Faz algum tempo, abandonei o estilo “dedo em riste”. Fiscalizar e denunciar são atividades necessárias, quando exercidas com responsabilidade, o que faz o jornalismo profissional. Mas, pessoalmente, cansei da gritaria. Hoje, as bolhas nos empurram para uma outra lógica, que se retroalimenta com o aplauso dos semelhantes e com o “ter razão”, pouco importando o que dizem os fatos.
Fiquei pensando nessa preguiça de ser sincero, expressão criada pelo Humberto Gessinger, enquanto caminhava por Porto Alegre durante a semana. Respirei fundo e me enchi de coragem. Lá vai: as calçadas da minha cidade são uma vergonha. Malcuidadas, afrontam o direito de ir e vir, especialmente dos idosos e de pais, mães e cuidadores que empurram carrinhos. Isso sem falar nas pessoas com deficiência. Sei que já existe uma polêmica instaurada sobre o tema. Ela é desnecessária. Bastaria cumprir a lei. A calçada é de responsabilidade do proprietário do imóvel. Não cuidou? Aviso e, depois, multa.

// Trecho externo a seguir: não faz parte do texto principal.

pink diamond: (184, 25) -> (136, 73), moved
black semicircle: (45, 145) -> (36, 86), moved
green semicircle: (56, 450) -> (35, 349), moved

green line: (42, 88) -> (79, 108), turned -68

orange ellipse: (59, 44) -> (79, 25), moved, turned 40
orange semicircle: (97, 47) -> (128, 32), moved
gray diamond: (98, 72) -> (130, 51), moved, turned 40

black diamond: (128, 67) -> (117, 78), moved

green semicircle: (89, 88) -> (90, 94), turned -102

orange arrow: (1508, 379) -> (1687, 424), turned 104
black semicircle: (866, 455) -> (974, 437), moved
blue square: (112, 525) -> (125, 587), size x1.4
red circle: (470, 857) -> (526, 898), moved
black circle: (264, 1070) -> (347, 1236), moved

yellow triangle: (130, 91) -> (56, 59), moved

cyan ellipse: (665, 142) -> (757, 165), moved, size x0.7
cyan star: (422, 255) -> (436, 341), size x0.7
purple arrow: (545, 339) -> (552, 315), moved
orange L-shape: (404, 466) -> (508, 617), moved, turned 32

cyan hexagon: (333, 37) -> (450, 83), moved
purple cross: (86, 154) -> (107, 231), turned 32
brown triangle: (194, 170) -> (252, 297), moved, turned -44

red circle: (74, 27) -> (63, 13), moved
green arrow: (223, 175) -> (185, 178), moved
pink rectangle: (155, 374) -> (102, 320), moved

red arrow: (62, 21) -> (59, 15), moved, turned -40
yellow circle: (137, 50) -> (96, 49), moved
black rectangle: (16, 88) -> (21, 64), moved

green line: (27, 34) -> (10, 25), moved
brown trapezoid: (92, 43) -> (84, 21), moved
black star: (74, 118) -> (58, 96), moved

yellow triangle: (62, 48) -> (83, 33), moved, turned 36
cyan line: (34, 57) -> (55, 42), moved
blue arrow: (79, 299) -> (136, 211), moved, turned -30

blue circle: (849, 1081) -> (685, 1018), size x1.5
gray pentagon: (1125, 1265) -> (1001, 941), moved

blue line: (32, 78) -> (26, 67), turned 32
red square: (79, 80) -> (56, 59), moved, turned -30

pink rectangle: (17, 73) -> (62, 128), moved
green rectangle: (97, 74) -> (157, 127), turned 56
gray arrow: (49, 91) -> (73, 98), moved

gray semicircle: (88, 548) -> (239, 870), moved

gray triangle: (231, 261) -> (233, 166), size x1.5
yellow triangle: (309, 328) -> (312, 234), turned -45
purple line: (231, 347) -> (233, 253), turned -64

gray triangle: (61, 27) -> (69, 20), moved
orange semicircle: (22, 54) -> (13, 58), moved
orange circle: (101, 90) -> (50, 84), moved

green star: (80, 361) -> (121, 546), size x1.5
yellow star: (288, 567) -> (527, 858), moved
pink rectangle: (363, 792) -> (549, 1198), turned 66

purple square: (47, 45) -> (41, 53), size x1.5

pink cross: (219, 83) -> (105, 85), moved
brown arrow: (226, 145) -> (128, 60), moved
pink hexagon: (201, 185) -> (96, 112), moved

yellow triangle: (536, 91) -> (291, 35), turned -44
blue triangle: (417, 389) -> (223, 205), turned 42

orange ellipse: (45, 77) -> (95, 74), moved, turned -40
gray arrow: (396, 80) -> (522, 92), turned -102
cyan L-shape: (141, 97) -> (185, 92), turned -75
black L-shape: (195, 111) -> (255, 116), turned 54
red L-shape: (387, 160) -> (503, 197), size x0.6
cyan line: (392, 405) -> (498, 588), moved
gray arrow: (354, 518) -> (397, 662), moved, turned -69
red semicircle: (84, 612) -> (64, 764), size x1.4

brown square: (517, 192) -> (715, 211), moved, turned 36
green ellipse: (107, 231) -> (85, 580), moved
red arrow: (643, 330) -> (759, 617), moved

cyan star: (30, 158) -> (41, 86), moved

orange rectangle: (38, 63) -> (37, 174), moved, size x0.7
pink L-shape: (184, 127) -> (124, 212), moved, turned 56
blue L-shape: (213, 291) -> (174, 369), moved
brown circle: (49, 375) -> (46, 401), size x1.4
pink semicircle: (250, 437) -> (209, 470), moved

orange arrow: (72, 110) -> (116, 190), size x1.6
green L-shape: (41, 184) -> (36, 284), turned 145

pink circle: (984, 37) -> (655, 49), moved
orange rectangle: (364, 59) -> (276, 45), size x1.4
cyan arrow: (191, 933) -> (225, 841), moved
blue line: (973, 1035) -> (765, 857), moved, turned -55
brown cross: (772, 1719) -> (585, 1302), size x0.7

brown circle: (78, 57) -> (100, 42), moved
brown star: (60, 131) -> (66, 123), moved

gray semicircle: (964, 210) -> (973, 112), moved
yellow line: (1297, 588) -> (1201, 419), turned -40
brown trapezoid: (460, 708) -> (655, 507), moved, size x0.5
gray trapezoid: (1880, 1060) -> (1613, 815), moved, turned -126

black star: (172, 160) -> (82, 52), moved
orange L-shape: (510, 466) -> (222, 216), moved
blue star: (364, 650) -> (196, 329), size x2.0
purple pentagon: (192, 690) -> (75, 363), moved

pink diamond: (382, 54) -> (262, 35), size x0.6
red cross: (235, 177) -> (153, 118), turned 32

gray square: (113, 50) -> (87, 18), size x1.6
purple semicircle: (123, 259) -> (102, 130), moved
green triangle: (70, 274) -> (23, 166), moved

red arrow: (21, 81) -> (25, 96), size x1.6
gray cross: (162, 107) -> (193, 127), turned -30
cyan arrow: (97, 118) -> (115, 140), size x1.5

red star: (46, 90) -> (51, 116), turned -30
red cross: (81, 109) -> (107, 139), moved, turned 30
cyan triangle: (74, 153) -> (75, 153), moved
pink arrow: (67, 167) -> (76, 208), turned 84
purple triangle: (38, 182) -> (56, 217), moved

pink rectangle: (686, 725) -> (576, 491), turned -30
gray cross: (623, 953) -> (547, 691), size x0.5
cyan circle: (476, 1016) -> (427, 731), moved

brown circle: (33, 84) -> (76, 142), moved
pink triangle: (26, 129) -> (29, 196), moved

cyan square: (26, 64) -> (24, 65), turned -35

Por dever de justiça, devo reconhecer o esforço de um prefeito que realmente se preocupou com o tema. Tarso Genro bateu forte, exigiu, reclamou e fez valer as regras. Depois dele, uma que outra iniciativa, uma campanha aqui, outra ali. Enquanto isso, pessoas tropeçam, caem ou, tão grave quanto isso, se desestimulam a sair de casa com medo de obstáculos perigosos e traiçoeiros. Pensei em criar um site, ou um aplicativo, chamado “Calçadas da minha cidade” e usá-lo para mostrar bons e maus exemplos. Daria muito trabalho e, provavelmente, eu seria processado por algum dono de imóvel relapso que se julgaria atacado em sua honra e dignidade.
Só sei que é uma vergonha. E olha que eu caminhei por dois dos bairros com os metros quadrados mais caros da Capital. Fica aqui o meu protesto meio desesperançado. Sei que existem temas bem mais importantes. Até que aconteça com você, com um amigo ou com um parente. E tomara que não, porque aconteceu com a minha filha, algum tempo atrás. A culpa não foi do Lula ou do Bolsonaro, alvos dessa doentia obsessão nacional. A culpa foi de um indivíduo que não fez o que deveria fazer. Talvez por estar mais preocupado em brigar na internet em uma guerra na qual ele é apenas massa de manobra. Acredite: são as pequenas ações individuais do dia a dia que fazem uma cidade, um país e o mundo melhores. Terceirizar todas as culpas, eu sei, é bem mais fácil.